La haute juridiction étudie aussi la compatibilité du dispositif avec le droit européen et estime que la nouvelle taxe ne devrait pas être jugée contraire au régime d’encadrement des aides d’État, ni constituer une atteinte à la liberté d’établissement et à la liberté de prestation de services entre États membres. Il relève toutefois qu’il apparaît que « la grande majorité des entreprises susceptibles d’être redevables de la taxe ne fournit pas de services taxables depuis la France mais depuis d’autres États membres. Il convient donc de s’assurer que ces circonstances ne pourraient être regardées comme établissant une différence de traitement indirecte en fonction de la nationalité ».

iii.   Les engagements multilatéraux

Enfin, après que des responsables nord-américains ont évoqué une possible saisine de l’Organisation mondiale du commerce (OMC), la question de la compatibilité de la taxe avec les règles de cette organisation mérite d’être expertisée. L’on est certes en droit de s’étonner de cette invocation de l’OMC par l’administration américaine dans le temps même où elle multiplie les mesures commerciales unilatérales manifestement contraires aux engagements multilatéraux, tout en bloquant le renouvellement des juges de l’instance d’appel de l’organe de règlement des différends (ORD) de l’organisation. D’une certaine façon, on peut considérer que la diplomatie américaine tout à la fois menace de recours à l’OMC et veille à priver d’effectivité ces recours en empêchant qu’ils puissent être jugés…

Cela dit, sur le fond, il existe effectivement des engagements commerciaux multilatéraux prohibant l’utilisation discriminatoire de la fiscalité en vue de favoriser les producteurs nationaux aux dépens des importations, même s’il est impossible de se prononcer a priori sur la pertinence qu’ils pourraient avoir dans le cas présent, notamment parce que les jurisprudences existantes concernent le commerce des biens plutôt que celui des services et ne sont pas nécessairement transposables à ce dernier.

L’OMC et la discrimination par la fiscalité

L’article III-2 de l’accord général sur les tarifs douaniers et le commerce (connu sous l’acronyme GATT), qui prescrit le droit au « traitement national » en matière d’impositions pour les importations, dispose que « les produits du territoire de toute partie contractante importés sur le territoire de toute autre partie contractante ne seront pas frappés, directement ou indirectement, de taxes ou autres impositions intérieures, de quelque nature qu’elles soient, supérieures à celles qui frappent, directement ou indirectement, les produits nationaux similaires. En outre, aucune partie contractante n’appliquera, d’autre façon, de taxes ou autres impositions intérieures aux produits importés ou nationaux d’une manière contraire aux principes énoncés au paragraphe premier ».

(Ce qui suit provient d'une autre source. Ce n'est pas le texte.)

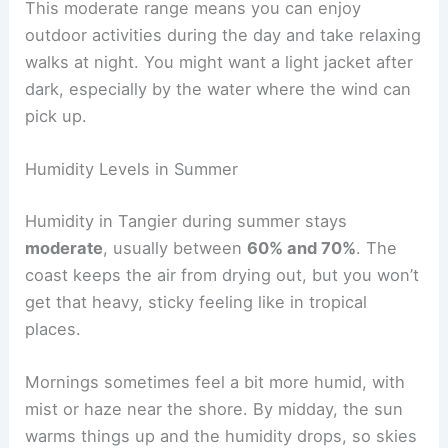
This moderate range means you can enjoy
outdoor activities during the day and take relaxing
walks at night. You might want a light jacket after
dark, especially by the water where the wind can
pick up.
Humidity Levels in Summer
Humidity in Tangier during summer stays
moderate
, usually between
60% and 70%
. The
coast keeps the air from drying out, but you won’t
get that heavy, sticky feeling like in tropical
places.
Mornings sometimes feel a bit more humid, with
mist or haze near the shore. By midday, the sun
warms things up and the humidity drops, so skies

Ce paragraphe 1er stipule pour sa part que « les parties contractantes reconnaissent que les taxes et autres impositions intérieures, ainsi que les [autres éléments de réglementation] ne devront pas être appliqués aux produits importés ou nationaux de manière à protéger la production nationale ». Il résulte de ces dispositions combinées que la fiscalité ne doit pas avoir pour effet de protéger les produits nationaux en décourageant l’importation de produits non seulement similaires, mais aussi directement concurrents ou substituables.

Ces dispositions concernant la fiscalité sont parfois invoquées dans les litiges portés devant l’ORD de l’OMC, en particulier en matière d’accises sur les boissons, un domaine où les États sont souvent inventifs pour favoriser leurs propres producteurs. À plusieurs occasions, les États plaignants ont eu gain de cause (soit que l’ORD leur ait donné raison, soit que les États attaqués aient cherché un accord et accepté de modifier leur législation fiscale). C’est ainsi que sont parvenus à leurs fins :

– les États-Unis après avoir engagé en 2004 une procédure concernant les remboursements partiels de TVA dont bénéficiaient en Chine les entreprises produisant localement des circuits électroniques intégrés ;

– les États-Unis après avoir engagé en 2004 une procédure contre le Mexique au motif que ce pays imposait une taxe de 20 % sur les boissons non alcoolisées à l’exception de celles édulcorées au sucre de canne ;

– l’Union européenne après avoir engagé en 2006 une procédure à l’encontre du Canada, en raison des exonérations totales ou partielles d’accises qu’il octroyait au vin et à la bière produits sur son territoire ;

– l’Union européenne après avoir engagé en 2009 une procédure concernant la fiscalité des spiritueux aux Philippines, laquelle prévoyait des taux de droits différents selon la matière première utilisée pour leur fabrication.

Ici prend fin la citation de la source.